**Work instruction:** Only the stretch below from the line holding "Helado de Lychee Importado 450 Ml" through the line holding "ました。一方で今はこういう状況でありますので、コロ" should be restated, word for word and with both ends included; pictures stay out.

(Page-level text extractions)
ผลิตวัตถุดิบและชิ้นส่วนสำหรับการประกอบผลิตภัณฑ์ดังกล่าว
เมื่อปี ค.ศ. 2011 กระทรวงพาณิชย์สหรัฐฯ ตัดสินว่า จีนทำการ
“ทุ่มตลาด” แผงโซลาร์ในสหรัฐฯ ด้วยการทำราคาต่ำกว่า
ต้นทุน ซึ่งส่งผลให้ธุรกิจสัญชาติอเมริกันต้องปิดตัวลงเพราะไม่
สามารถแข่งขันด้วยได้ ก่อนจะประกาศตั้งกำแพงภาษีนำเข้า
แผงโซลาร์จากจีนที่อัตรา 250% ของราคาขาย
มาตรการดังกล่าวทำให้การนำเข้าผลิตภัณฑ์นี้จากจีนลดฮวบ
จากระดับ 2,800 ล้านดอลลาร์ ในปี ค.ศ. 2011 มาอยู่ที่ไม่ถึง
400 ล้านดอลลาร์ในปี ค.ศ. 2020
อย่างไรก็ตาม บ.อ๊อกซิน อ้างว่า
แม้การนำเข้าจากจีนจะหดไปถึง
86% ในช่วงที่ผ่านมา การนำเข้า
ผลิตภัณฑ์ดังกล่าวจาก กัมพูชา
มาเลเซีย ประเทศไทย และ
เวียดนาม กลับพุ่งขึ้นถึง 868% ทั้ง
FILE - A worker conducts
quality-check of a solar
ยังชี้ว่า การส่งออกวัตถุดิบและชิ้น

...

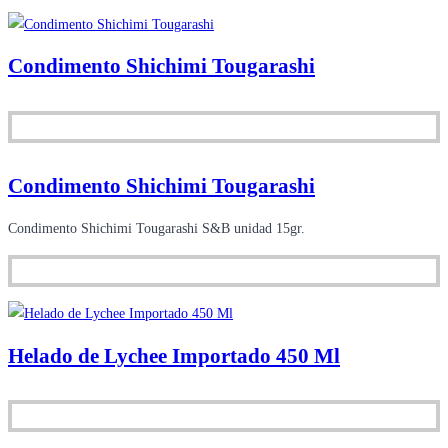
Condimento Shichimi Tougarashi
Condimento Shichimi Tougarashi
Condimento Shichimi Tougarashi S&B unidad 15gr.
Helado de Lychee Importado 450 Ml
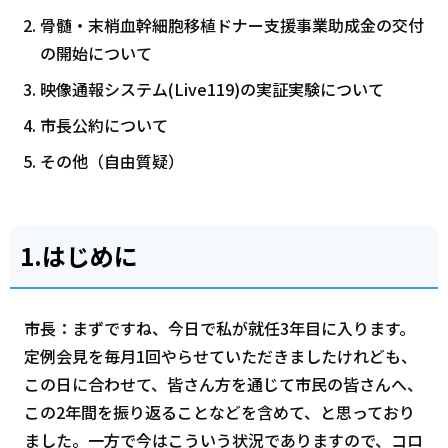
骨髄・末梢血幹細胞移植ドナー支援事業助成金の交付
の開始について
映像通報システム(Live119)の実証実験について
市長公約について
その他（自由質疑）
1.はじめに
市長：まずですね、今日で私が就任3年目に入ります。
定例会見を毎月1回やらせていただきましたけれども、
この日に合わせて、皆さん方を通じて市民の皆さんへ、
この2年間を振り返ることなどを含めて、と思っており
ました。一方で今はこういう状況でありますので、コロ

==

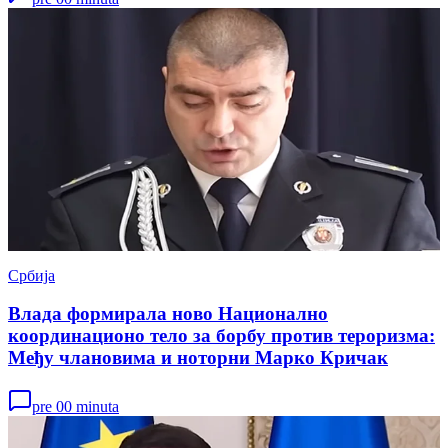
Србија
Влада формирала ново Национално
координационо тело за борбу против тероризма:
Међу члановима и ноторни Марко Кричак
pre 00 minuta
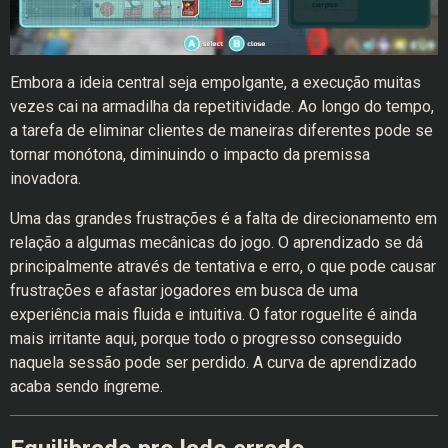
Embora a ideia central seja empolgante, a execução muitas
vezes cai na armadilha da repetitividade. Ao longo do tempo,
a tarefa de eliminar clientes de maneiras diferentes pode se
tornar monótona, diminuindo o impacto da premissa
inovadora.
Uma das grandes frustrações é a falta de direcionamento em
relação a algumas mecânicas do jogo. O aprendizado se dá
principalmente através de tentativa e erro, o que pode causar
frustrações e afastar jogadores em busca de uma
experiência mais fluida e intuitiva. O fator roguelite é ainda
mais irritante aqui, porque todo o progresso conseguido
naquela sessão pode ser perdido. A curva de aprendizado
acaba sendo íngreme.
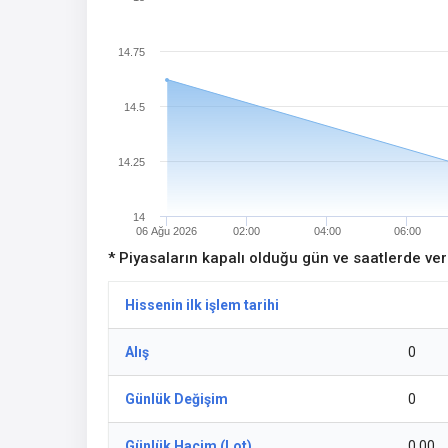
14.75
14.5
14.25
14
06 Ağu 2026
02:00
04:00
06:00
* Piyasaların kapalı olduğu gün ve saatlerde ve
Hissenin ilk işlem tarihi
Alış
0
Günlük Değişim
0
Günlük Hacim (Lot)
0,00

**Result of this task:**
Helado de Lychee Importado 450 Ml
骨髄・末梢血幹細胞移植ドナー支援事業助成金の交付
の開始について
映像通報システム(Live119)の実証実験について
市長公約について
その他（自由質疑）
1.はじめに
市長：まずですね、今日で私が就任3年目に入ります。
定例会見を毎月1回やらせていただきましたけれども、
この日に合わせて、皆さん方を通じて市民の皆さんへ、
この2年間を振り返ることなどを含めて、と思っており
ました。一方で今はこういう状況でありますので、コロ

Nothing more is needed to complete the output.